昼食を食べたあとに車に乗ったからか、眠気に負けて助手席で眠っていたらしい。
窓の外は変わらず、夏の空。
雲もなくバケツ塗りをしたような空色。
シートベルトの締めつけが重たく感じて、軽く体をずらす。
それだけで、夢の続きが遠ざかっていく気がした。
夢の中では、亡くなった祖母が何かを言っていたような気がする。
けれど、思い出そうとすればするほど、指の隙間から水がこぼれるように、言葉が遠ざかっていった。

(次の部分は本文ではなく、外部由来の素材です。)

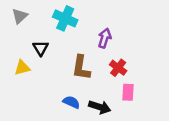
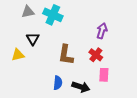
gray triangle: (20, 16) -> (28, 12), moved, turned 32
purple arrow: (105, 38) -> (102, 31), moved
blue semicircle: (71, 102) -> (58, 83), turned 72

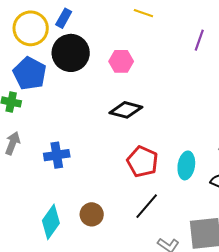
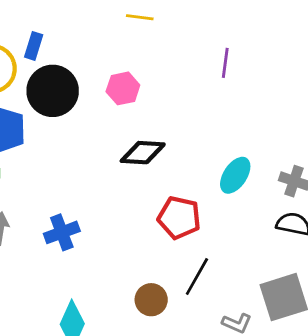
purple line: (199, 40) -> (225, 63), moved
cyan ellipse: (186, 165) -> (235, 175), moved, turned 36
brown circle: (92, 214) -> (151, 300), moved

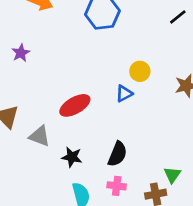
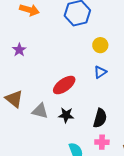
yellow circle: (140, 71) -> (100, 45), moved
black star: (72, 157) -> (66, 115), moved

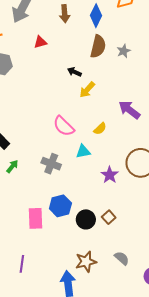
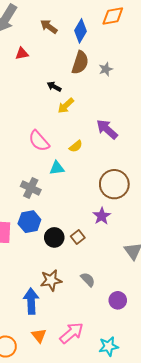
brown arrow: (65, 14) -> (49, 27), turned 126
gray cross: (51, 164) -> (31, 188), moved
purple star: (110, 175) -> (102, 216), moved

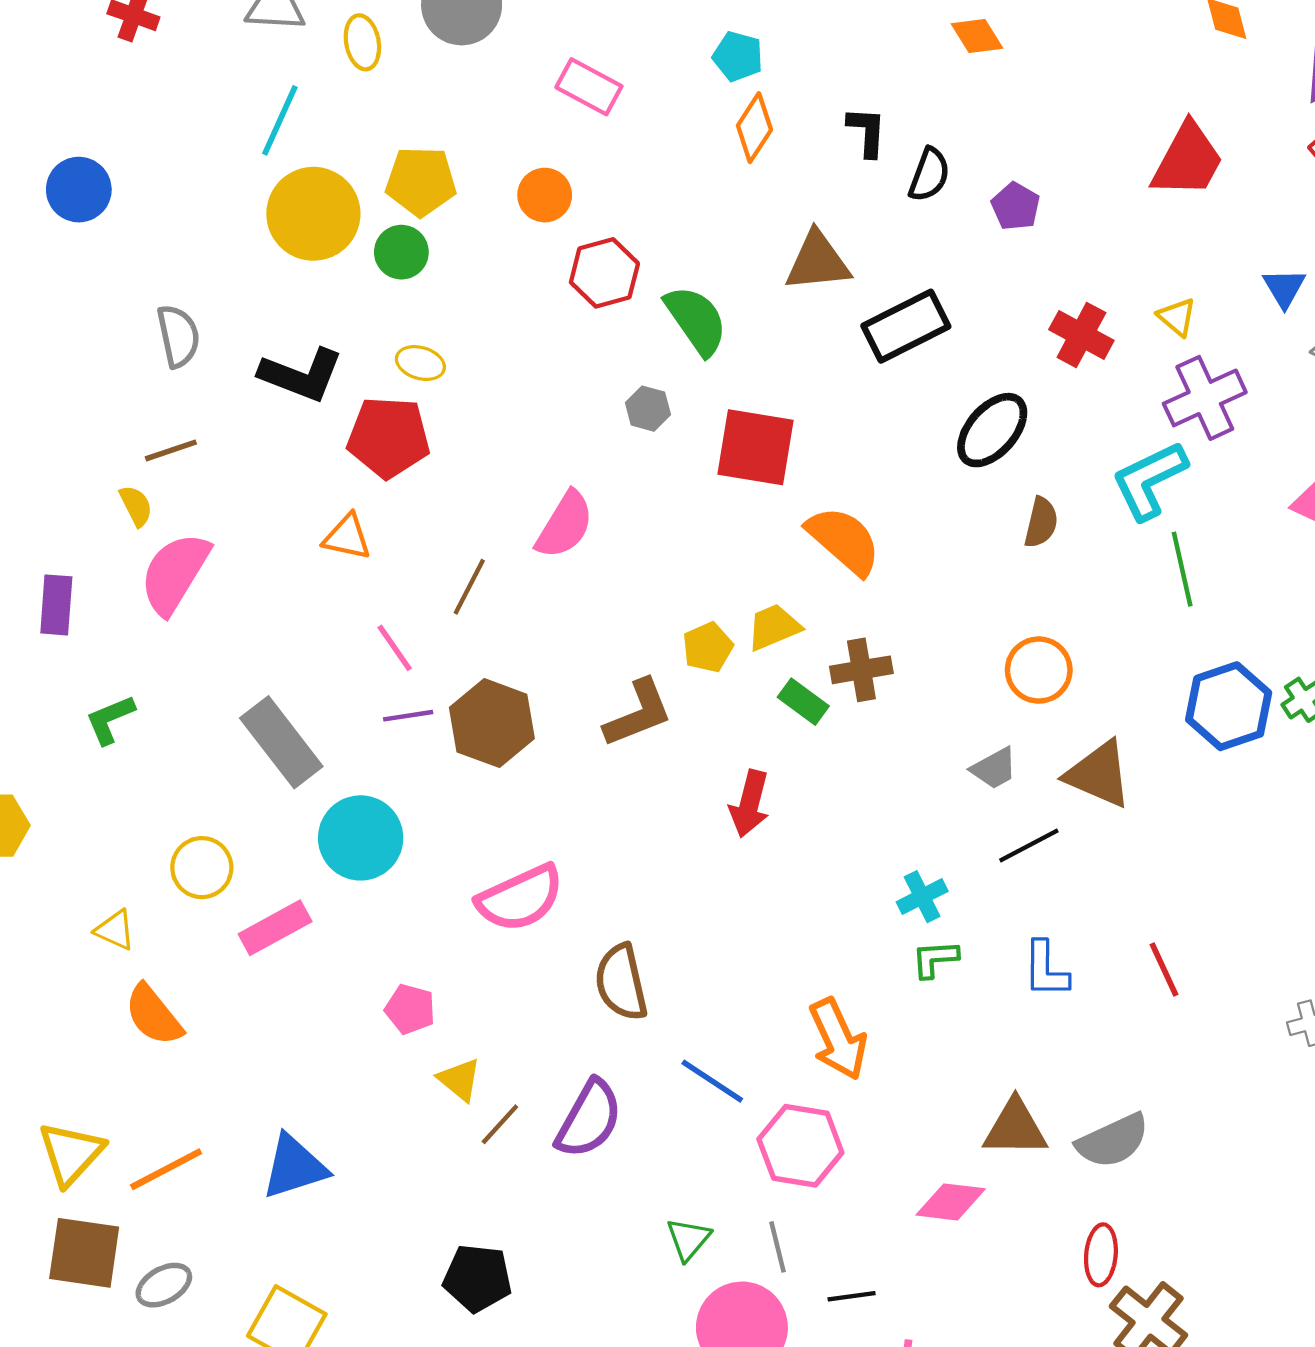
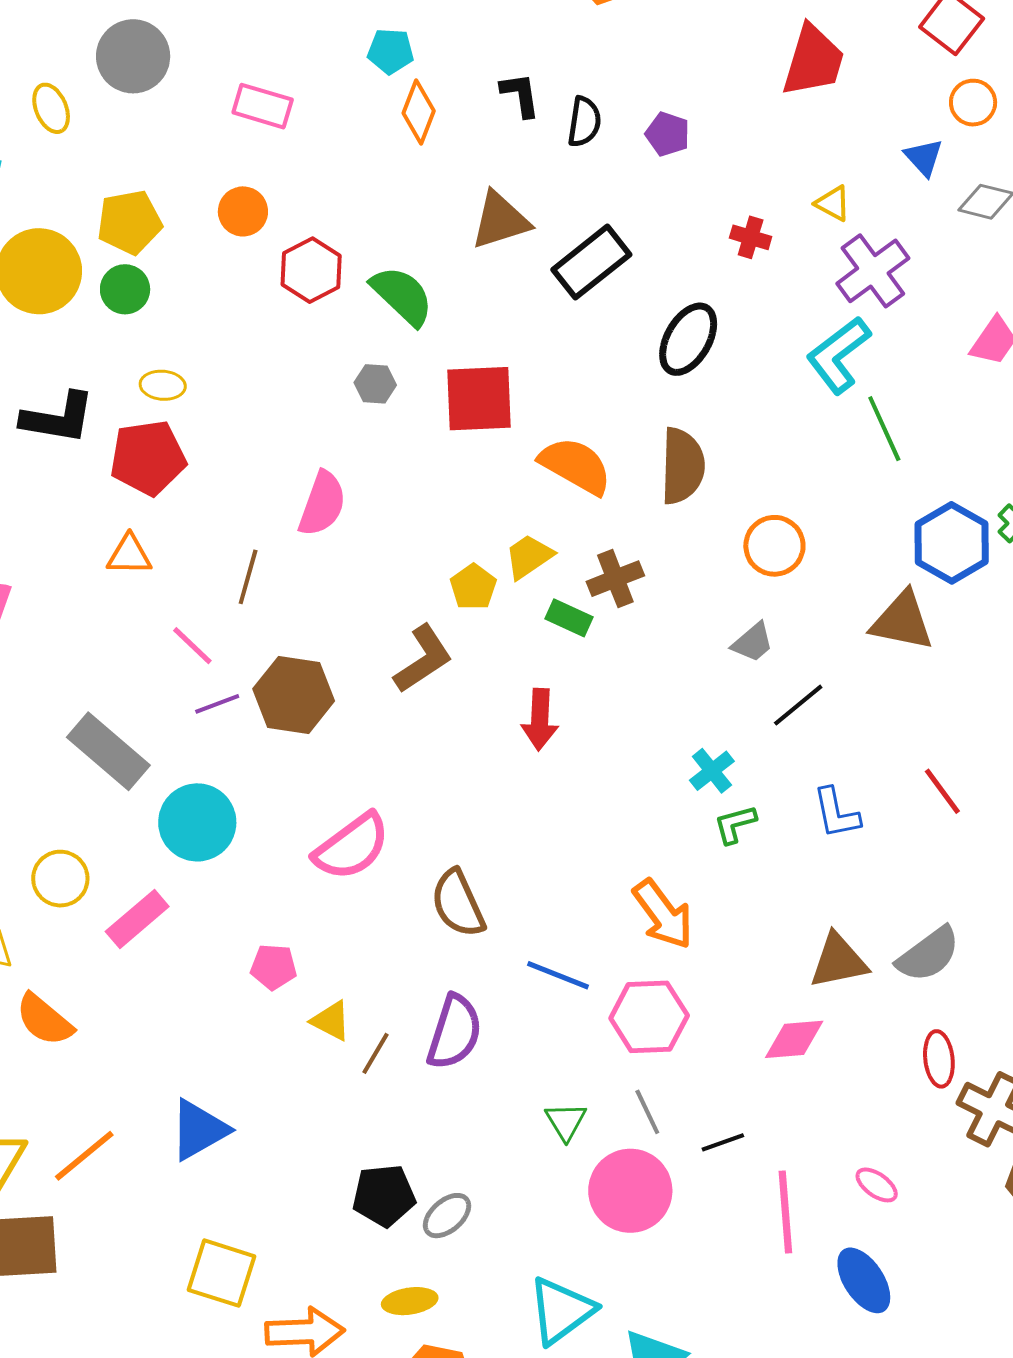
red cross: (1081, 335) -> (751, 237), size x0.7
brown semicircle: (1041, 522) -> (682, 466), moved, size x1.6
brown triangle: (1099, 774) -> (902, 621), moved
gray ellipse: (164, 1285) -> (447, 1216), moved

まだ、祖母について一つも忘れていないけれど夢の中での出来事は頬を撫でられたくらいしか覚えていない。
「着いたよ」
母の声が、今度ははっきり聞こえた。
車がゆっくりと止まり、外から蝉の声が流れ込んでくる。
この音も、夢の中で聞いた気がして、少しだけ胸がざわついた。
家の門は、変わらずにそこにあった。
けれど、今日はなぜか、玄関先に誰かの影が見えた気がした。
私は目を凝らす。
でも、そこには誰もいない。
私は車から降りて地面に足をつけても、現実感がふわふわしている。
ほんのさっきまで見ていた夢が、
まだ私を離してくれないようだった。